- **Action item**:
Output the lines from the top of the entries below to the line with "от 0,1 до 2,7%.", both included, exactly and without pictures.

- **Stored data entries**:

=-=-=

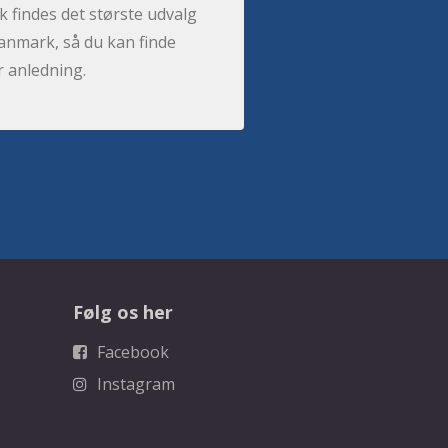
 findes det største udvalg
anmark, så du kan finde
r anledning.
Følg os her
Facebook
Instagram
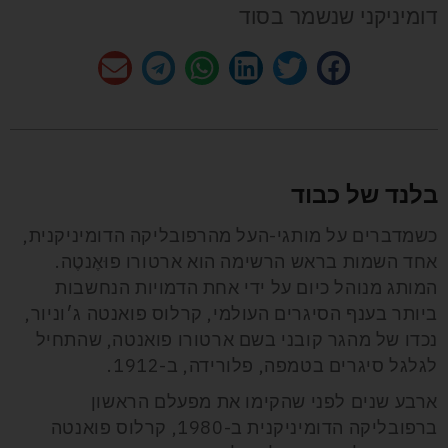
דומיניקני שנשמר בסוד
בלנד של כבוד
כשמדברים על מותגי-העל מהרפובליקה הדומיניקנית,
אחד השמות בראש הרשימה הוא ארטורו פוּאֶנטֶה.
המותג מנוהל כיום על ידי אחת הדמויות הנחשבות
ביותר בענף הסיגרים העולמי, קרלוס פואנטה ג׳וניור,
נכדו של מהגר קובני בשם ארטורו פואנטה, שהתחיל
לגלגל סיגרים בטמפה, פלורידה, ב-1912.
ארבע שנים לפני שהקימו את מפעלם הראשון
ברפובליקה הדומיניקנית ב-1980, קרלוס פואנטה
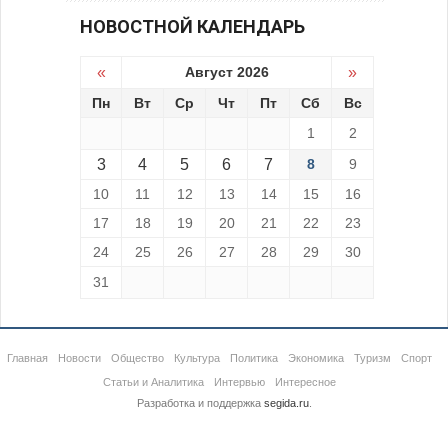
НОВОСТНОЙ КАЛЕНДАРЬ
«
Август 2026
»
Пн
Вт
Ср
Чт
Пт
Сб
Вс
1
2
3
4
5
6
7
8
9
10
11
12
13
14
15
16
17
18
19
20
21
22
23
24
25
26
27
28
29
30
31
Главная
Новости
Общество
Культура
Политика
Экономика
Туризм
Спорт
Статьи и Аналитика
Интервью
Интересное
Разработка и поддержка
segida.ru
.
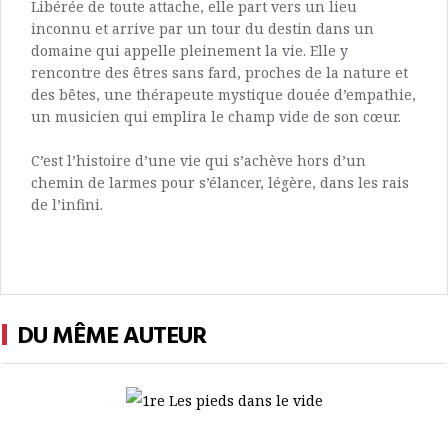
Libérée de toute attache, elle part vers un lieu
inconnu et arrive par un tour du destin dans un
domaine qui appelle pleinement la vie. Elle y
rencontre des êtres sans fard, proches de la nature et
des bêtes, une thérapeute mystique douée d’empathie,
un musicien qui emplira le champ vide de son cœur.
C’est l’histoire d’une vie qui s’achève hors d’un
chemin de larmes pour s’élancer, légère, dans les rais
de l’infini.
DU MÊME AUTEUR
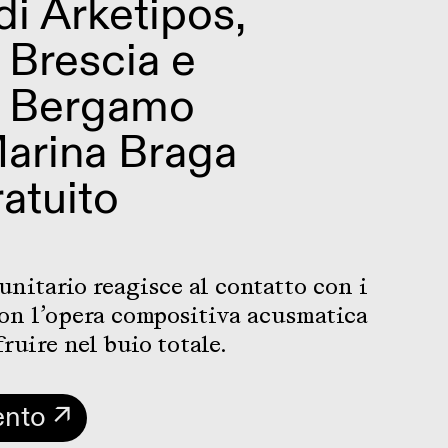
di Arketipos,
Brescia e
 Bergamo
Marina Braga
atuito
nitario reagisce al contatto con i
con l’opera compositiva acusmatica
fruire nel buio totale.
ento ↗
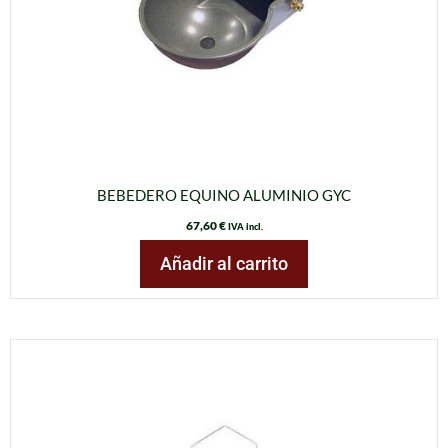
BEBEDERO EQUINO ALUMINIO GYC
67,60
€
IVA incl.
Añadir al carrito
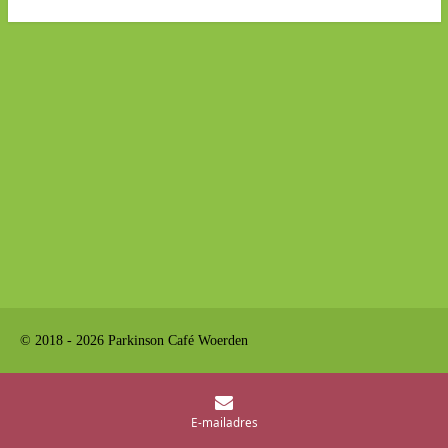
© 2018 - 2026 Parkinson Café Woerden
E-mailadres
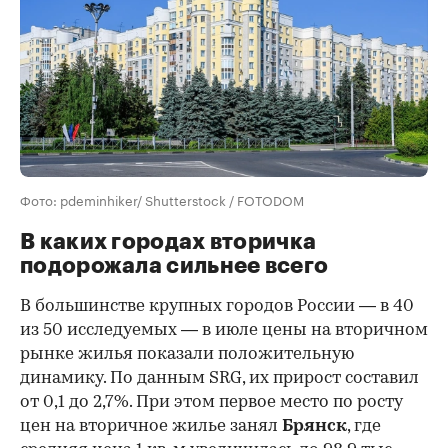
Фото: pdeminhiker/ Shutterstock / FOTODOM
В каких городах вторичка
подорожала сильнее всего
В большинстве крупных городов России — в 40
из 50 исследуемых — в июле цены на вторичном
рынке жилья показали положительную
динамику. По данным SRG, их прирост составил
от 0,1 до 2,7%. При этом первое место по росту
цен на вторичное жилье занял
Брянск
, где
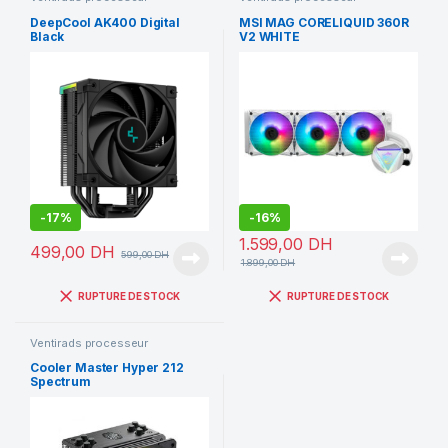
DeepCool AK400 Digital
MSI MAG CORELIQUID 360R
Black
V2 WHITE
-
17%
-
16%
1.599,00
DH
499,00
DH
599,00
DH
1.899,00
DH
RUPTURE DE STOCK
RUPTURE DE STOCK
Ventirads processeur
Cooler Master Hyper 212
Spectrum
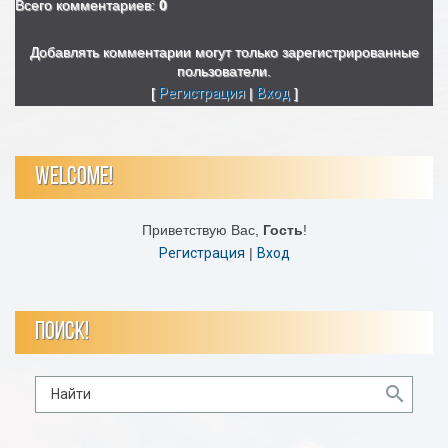
Всего комментариев
:
0
Добавлять комментарии могут только зарегистрированные
пользователи.
[
Регистрация
|
Вход
]
WELCOME!
Приветствую Вас
,
Гость
!
Регистрация
|
Вход
ПОИСК!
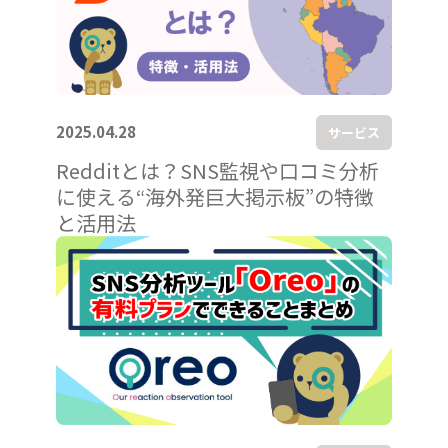
2025.04.28
サービス
Redditとは？SNS監視や口コミ分析
に使える“海外発巨大掲示板”の特徴
と活用法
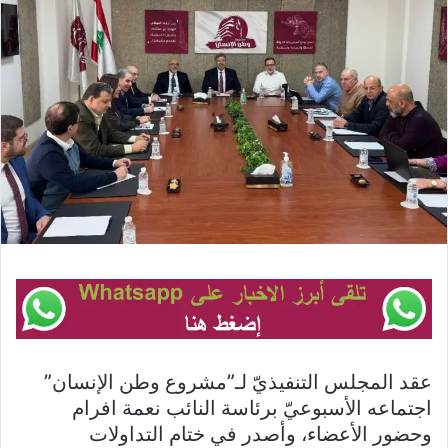
عقد المجلس التنفيذيّ لـ”مشروع وطن الإنسان”
اجتماعه الأسبوعيّ برئاسة النائب نعمة افرام
وحضور الأعضاء، وأصدر في ختام التداولات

=-=-=

- **Response box**:
 findes det største udvalg
anmark, så du kan finde
r anledning.
Følg os her
Facebook
Instagram
דומיניקני שנשמר בסוד
בלנד של כבוד
כשמדברים על מותגי-העל מהרפובליקה הדומיניקנית,
אחד השמות בראש הרשימה הוא ארטורו פוּאֶנטֶה.
המותג מנוהל כיום על ידי אחת הדמויות הנחשבות
ביותר בענף הסיגרים העולמי, קרלוס פואנטה ג׳וניור,
נכדו של מהגר קובני בשם ארטורו פואנטה, שהתחיל
לגלגל סיגרים בטמפה, פלורידה, ב-1912.
ארבע שנים לפני שהקימו את מפעלם הראשון
ברפובליקה הדומיניקנית ב-1980, קרלוס פואנטה
НОВОСТНОЙ КАЛЕНДАРЬ
«
Август 2026
»
Пн
Вт
Ср
Чт
Пт
Сб
Вс
1
2
3
4
5
6
7
8
9
10
11
12
13
14
15
16
17
18
19
20
21
22
23
24
25
26
27
28
29
30
31
Главная
Новости
Общество
Культура
Политика
Экономика
Туризм
Спорт
Статьи и Аналитика
Интервью
Интересное
Разработка и поддержка
segida.ru
.
Libérée de toute attache, elle part vers un lieu
inconnu et arrive par un tour du destin dans un
domaine qui appelle pleinement la vie. Elle y
rencontre des êtres sans fard, proches de la nature et
des bêtes, une thérapeute mystique douée d’empathie,
un musicien qui emplira le champ vide de son cœur.
C’est l’histoire d’une vie qui s’achève hors d’un
chemin de larmes pour s’élancer, légère, dans les rais
de l’infini.
DU MÊME AUTEUR
di Arketipos,
Brescia e
 Bergamo
Marina Braga
atuito
nitario reagisce al contatto con i
con l’opera compositiva acusmatica
fruire nel buio totale.
ento ↗
BEBEDERO EQUINO ALUMINIO GYC
67,60
€
IVA incl.
Añadir al carrito
© 2018 - 2026 Parkinson Café Woerden
E-mailadres
Фото: pdeminhiker/ Shutterstock / FOTODOM
В каких городах вторичка
подорожала сильнее всего
В большинстве крупных городов России — в 40
из 50 исследуемых — в июле цены на вторичном
рынке жилья показали положительную
динамику. По данным SRG, их прирост составил
от 0,1 до 2,7%. При этом первое место по росту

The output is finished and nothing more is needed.